Jesse waited for her to go on. Three women strolled past the house, twirling sun umbrellas. Their conversation was a tangle of tenor voices fading in the warm spring air.
“One of the tenants here has a tumor on his face. It covers most of his right eye. Where I come from, it would have been treated and removed. So I find myself thinking, what if I get sick? Something as simple as appendicitis could kill me. A fever could kill me. I’ve had all the shots, but what happens when the vaccines wear off? As for the charm and innocence I hoped to find—it exists, it really does, but consider what it’s buried in. Racism. Misogyny and homophobia so absolute as to be nearly universal. Hatred of the Irish, the Italians, the Chinese—not that many of them are seen in these parts. Europe is as far away as the moon, Asia might as well be Mars. And—did I mention the lightning-rod salesman?”
“Just briefly.”
“Late last summer I was standing at my window when a lightning-rod salesman came down the road. A lightning-rod salesman! You won’t understand this, but it was exciting to me—it was like something out of those old stories I loved so much. He was pulling a cart with his name painted on the side in bright red circus writing: PROFESSOR ELECTRO. A crowd of children following after him. A perfect day for it, too, sullen and hot, storm clouds swelling on the horizon. So I ran down to see him—I couldn’t help myself. But you know what Professor Electro was? Professor Electro was an old Jew with yellow eyes and a smelly blue Union jacket, hardly more than a beggar—so drunk or demented he could barely mumble his pitch, and the children were mocking him obscenely, and he looked as if he had endured so much serial humiliation that he would have been grateful if a bolt of lightning had struck him dead on the spot.”
“Disappointing,” Jesse said, though he couldn’t imagine what else she had expected from an itinerant peddler.
Mrs.

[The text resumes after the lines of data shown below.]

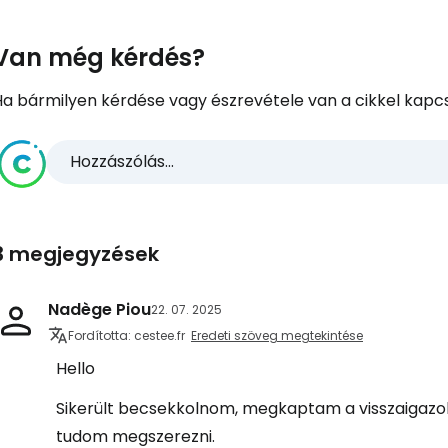
Van még kérdés?
Ha bármilyen kérdése vagy észrevétele van a cikkel kapcs
Hozzászólás...
3 megjegyzések
Nadège Piou
22. 07. 2025
Fordította: cestee.fr
Eredeti szöveg megtekintése
Hello
Sikerült becsekkolnom, megkaptam a visszaigazol
tudom megszerezni.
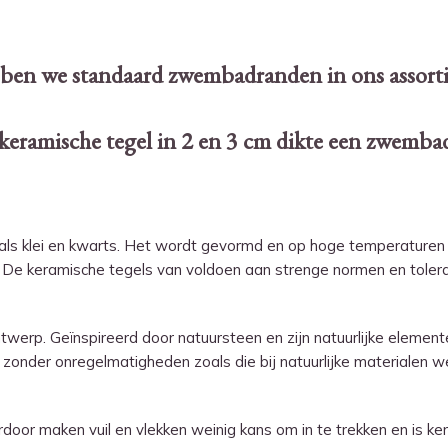
ebben we standaard zwembadranden in ons assor
 keramische tegel in 2 en 3 cm dikte een zwemb
zoals klei en kwarts. Het wordt gevormd en op hoge temperature
 De keramische tegels van voldoen aan strenge normen en toleran
ontwerp. Geïnspireerd door natuursteen en zijn natuurlijke elemen
 zonder onregelmatigheden zoals die bij natuurlijke materialen 
door maken vuil en vlekken weinig kans om in te trekken en is ke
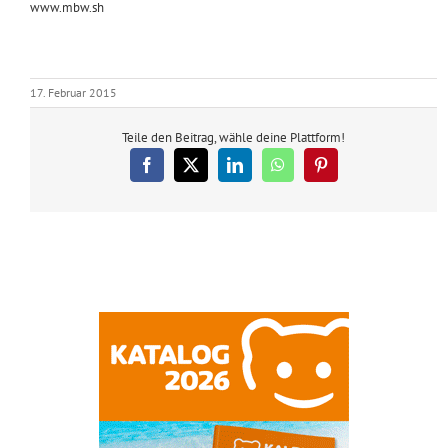
www.mbw.sh
17. Februar 2015
Teile den Beitrag, wähle deine Plattform!
Facebook
X
LinkedIn
WhatsApp
Pinterest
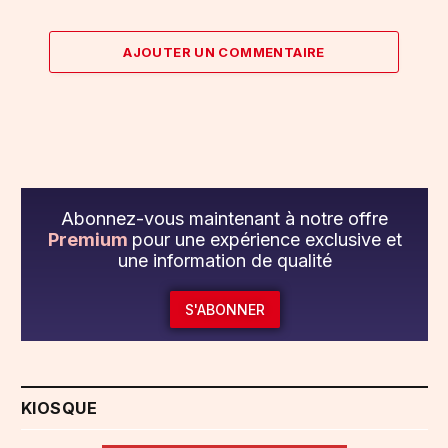
AJOUTER UN COMMENTAIRE
Abonnez-vous maintenant à notre offre
Premium
pour une expérience exclusive et
une information de qualité
S'ABONNER
KIOSQUE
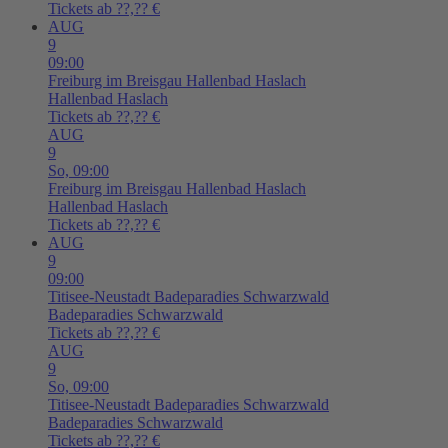
Tickets ab ??,?? €
AUG
9
09:00
Freiburg im Breisgau
Hallenbad Haslach
Hallenbad Haslach
Tickets ab ??,?? €
AUG
9
So,
09:00
Freiburg im Breisgau
Hallenbad Haslach
Hallenbad Haslach
Tickets ab ??,?? €
AUG
9
09:00
Titisee-Neustadt
Badeparadies Schwarzwald
Badeparadies Schwarzwald
Tickets ab ??,?? €
AUG
9
So,
09:00
Titisee-Neustadt
Badeparadies Schwarzwald
Badeparadies Schwarzwald
Tickets ab ??,?? €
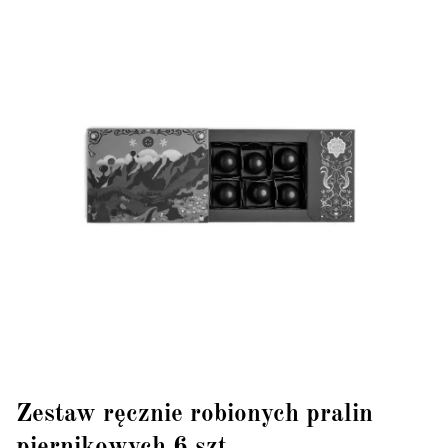
Zestaw ręcznie robionych pralin
piernikowych 6 szt.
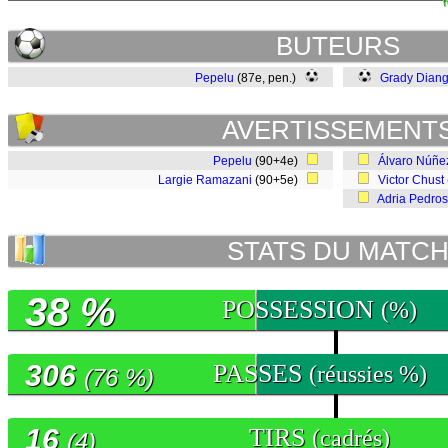
BUTEURS
Pepelu
(87e, pen.)
Grady Dian
AVERTISSEMENT
Pepelu
(90+4e)
Álvaro Núñe
Largie Ramazani
(90+5e)
Victor Chust
Adria Pedro
STATS DU MATC
38 %
POSSESSION
(%)
306
PASSES
(réussies %)
(76 %)
16
TIRS
(cadrés)
(4)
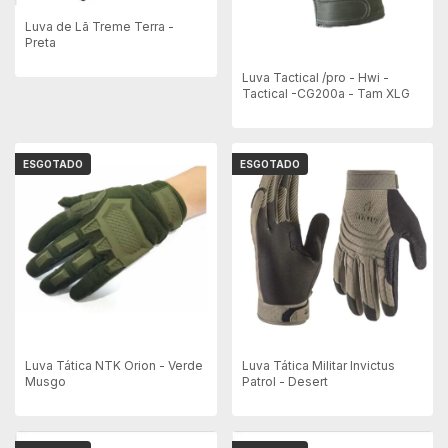
Luva de Lã Treme Terra -
Preta
Luva Tactical /pro - Hwi -
Tactical -CG200a - Tam XLG
ESGOTADO
ESGOTADO
Luva Tática NTK Orion - Verde
Luva Tática Militar Invictus
Musgo
Patrol - Desert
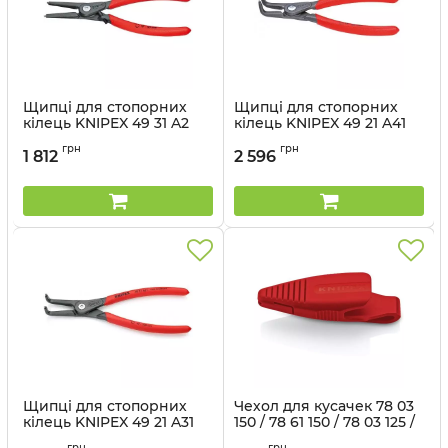
Щипці для стопорних
Щипці для стопорних
кілець KNIPEX 49 31 A2
кілець KNIPEX 49 21 A41
Артикул:
49 31 A2
Артикул:
49 21 A41
грн
грн
1 812
2 596
Щипці для стопорних
Чехол для кусачек 78 03
кілець KNIPEX 49 21 A31
150 / 78 61 150 / 78 03 125 /
78 61 125 KNIPEX 78 09 LE
Артикул:
49 21 A31
грн
грн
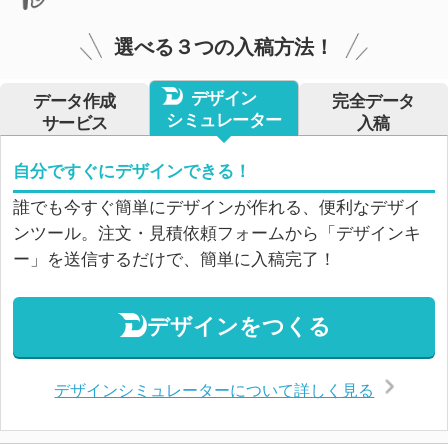
選べる３つの入稿方法！
デザイン
データ作成
完全データ
シミュレーター
サービス
入稿
自分ですぐにデザインできる！
誰でも今すぐ簡単にデザインが作れる、便利なデザイ
ンツール。注文・見積依頼フォームから「デザインキ
ー」を送信するだけで、簡単に入稿完了！
デザインをつくる
デザインシミュレーターについて詳しく見る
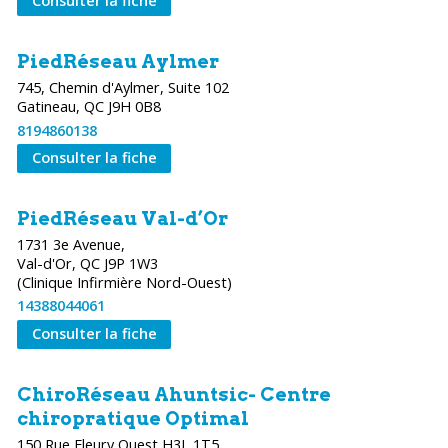
Consulter la fiche
PiedRéseau Aylmer
745, Chemin d'Aylmer, Suite 102
Gatineau, QC J9H 0B8
8194860138
Consulter la fiche
PiedRéseau Val-d’Or
1731 3e Avenue,
Val-d'Or, QC J9P 1W3
(Clinique Infirmière Nord-Ouest)
14388044061
Consulter la fiche
ChiroRéseau Ahuntsic- Centre
chiropratique Optimal
150 Rue Fleury Ouest H3L 1T5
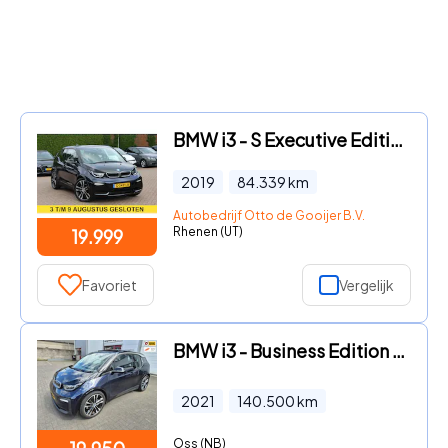
BMW i3 - S Executive Edition 120Ah 42 kWh / SoH 89, 4% / Camera / Car
2019
84.339
km
Autobedrijf Otto de Gooijer B.V.
Rhenen (UT)
19.999
Favoriet
Vergelijk
BMW i3 - Business Edition Plus 120Ah 42 kWh "As-Is"
2021
140.500
km
Oss (NB)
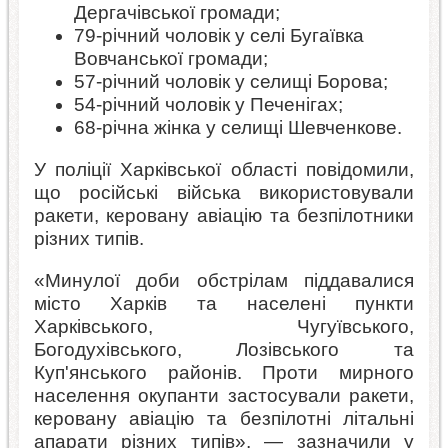
Дергачівської громади;
79-річний чоловік у селі Бугаївка
Вовчанської громади;
57-річний чоловік у селищі Борова;
54-річний чоловік у Печенігах;
68-річна жінка у селищі Шевченкове.
У поліції Харківської області повідомили,
що російські війська використовували
ракети, керовану авіацію та безпілотники
різних типів.
«Минулої доби обстрілам піддавалися
місто Харків та населені пункти
Харківського, Чугуївського,
Богодухівського, Лозівського та
Куп'янського районів. Проти мирного
населення окупанти застосували ракети,
керовану авіацію та безпілотні літальні
апарати різних типів», — зазначили у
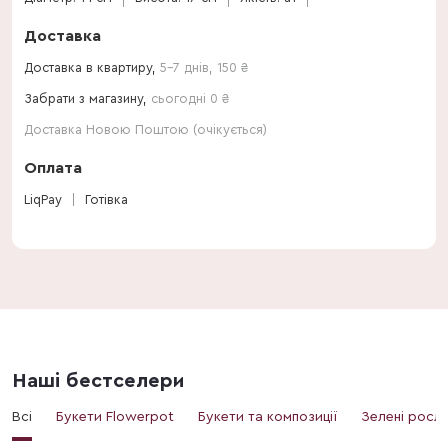
Доставка
Доставка в квартиру,
5-7 днів
,
150
₴
Забрати з магазину,
сьогодні 0 ₴
Доставка Новою Поштою (очікується)
Оплата
LiqPay
Готівка
Наші бестселери
Всі
Букети Flowerpot
Букети та композиції
Зелені росл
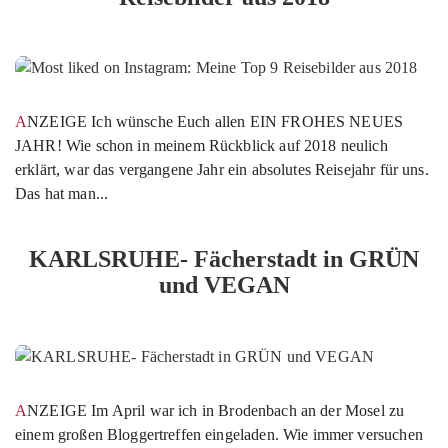
ANZEIGE Ich wünsche Euch allen EIN FROHES NEUES
JAHR! Wie schon in meinem Rückblick auf 2018 neulich
erklärt, war das vergangene Jahr ein absolutes Reisejahr für uns.
Das hat man...
KARLSRUHE- Fächerstadt in GRÜN
und VEGAN
ANZEIGE Im April war ich in Brodenbach an der Mosel zu
einem großen Bloggertreffen eingeladen. Wie immer versuchen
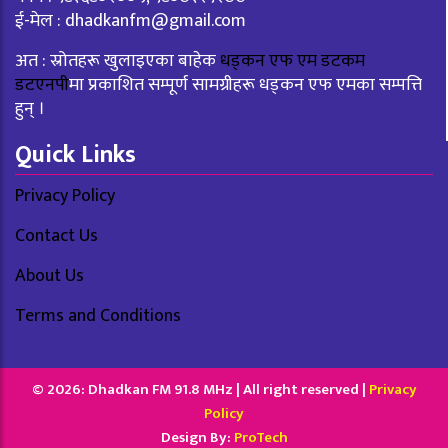
ई-मेल :
dhadkanfm@gmail.com
अत : स्रोतहरू खुलाइएका बाहेक
धड्कन एफ एम डटकम
डटएनपी
मा प्रकाशित सम्पूर्ण सामग्रीहरू धड्कन एफ एमका सम्पत्ति
हुन् ।
Quick Links
Privacy Policy
Contact Us
About Us
Terms and Conditions
© 2026: Dhadkan FM 91.8 MHz | All right reserved |
Privacy
Policy
Design By:
ProTech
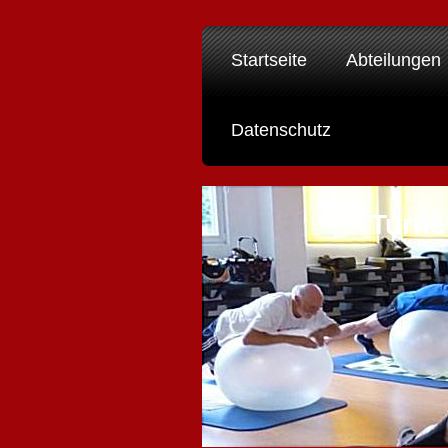
Startseite
Abteilungen
Datenschutz
Turne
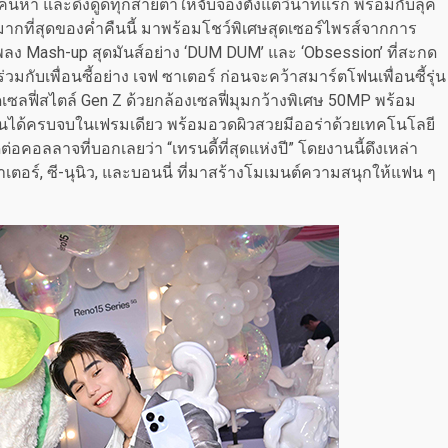
้นหา และดึงดูดทุกสายตาให้จับจ้องตั้งแต่วินาทีแรก พร้อมกับลุค
ึงมากที่สุดของค่ำคืนนี้ มาพร้อมโชว์พิเศษสุดเซอร์ไพรส์จากการ
ลง Mash-up สุดมันส์อย่าง ‘DUM DUM’ และ ‘Obsession’ ที่สะกด
มกับเพื่อนซี้อย่าง เจฟ ซาเตอร์ ก่อนจะคว้าสมาร์ตโฟนเพื่อนซี้รุ่น
เซลฟี่สไตล์ Gen Z ด้วยกล้องเซลฟี่มุมกว้างพิเศษ 50MP พร้อม
คนได้ครบจบในเฟรมเดียว พร้อมอวดผิวสวยมีออร่าด้วยเทคโนโลยี
ต่อคอลลาจที่บอกเลยว่า “เทรนดี้ที่สุดแห่งปี” โดยงานนี้ดึงเหล่า
ซาเตอร์, ซี-นุนิว, และบอนนี่ ที่มาสร้างโมเมนต์ความสนุกให้แฟน ๆ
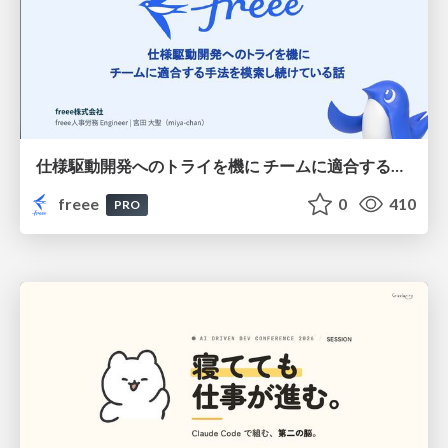
仕様駆動開発へのトライを機に チームに適合する手法を模索し続けている話
freee
0
410
PRO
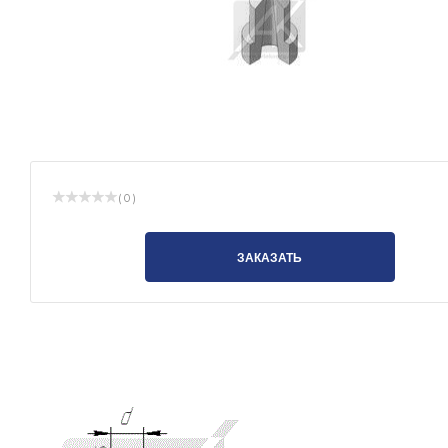
( 0 )
ЗАКАЗАТЬ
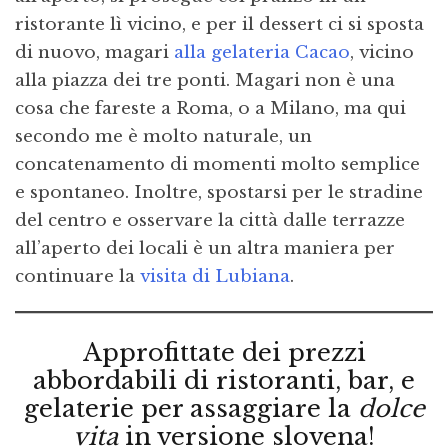
ristorante lì vicino, e per il dessert ci si sposta
di nuovo, magari
alla gelateria Cacao
, vicino
alla piazza dei tre ponti. Magari non è una
cosa che fareste a Roma, o a Milano, ma qui
secondo me è molto naturale, un
concatenamento di momenti molto semplice
e spontaneo. Inoltre, spostarsi per le stradine
del centro e osservare la città dalle terrazze
all’aperto dei locali è un altra maniera per
continuare la
visita di Lubiana
.
Approfittate dei prezzi
abbordabili di ristoranti, bar, e
gelaterie per assaggiare la
dolce
vita
in versione slovena!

Standridge turned in her chair and looked at Jesse as if he were the one who had disappointed her. “The point is, I accept your offer. Yes, you can escort me back to the City. The sooner the better.”
* * *
Jesse had been hunting runners for the first few months of 1877.
His bosses at the City had given him the assignment, ostensibly as a reward for his work with Elizabeth, also as a way to make profitable use of his skills and to get him away from Tower Two, where he was still viewed with suspicion. As it turned out, he liked the work. In those few months he had seen more of the country than he had ever expected to, and the constant travel was usefully distracting. It tired him out and helped him sleep.
“Runners” were people from the future who booked passage on one of the City’s excursions and jumped ship, generally with the aim of staying permanently in this century. Such people couldn’t be compelled to return—the City had no such legal authority in the America of 1877—but they could be offered a last chance at a ticket home without sanction, if they could be found. Most runners were like Mrs. Standridge, imaginative individuals acting out of romantic illusions; most, like Mrs. Standridge, were happy to accept a reprieve from the reality they had been forced to confront. That was true even of the less idealistic runners, the ones who planned to make a fortune by “inventing” some device they had read about in a history book or investing in a commercial stock they knew would improve. As a rule, the practical aspects of the question confounded them. Or they came to understand that the money they had hoped to earn wouldn’t buy them, in this century, anything they really wanted.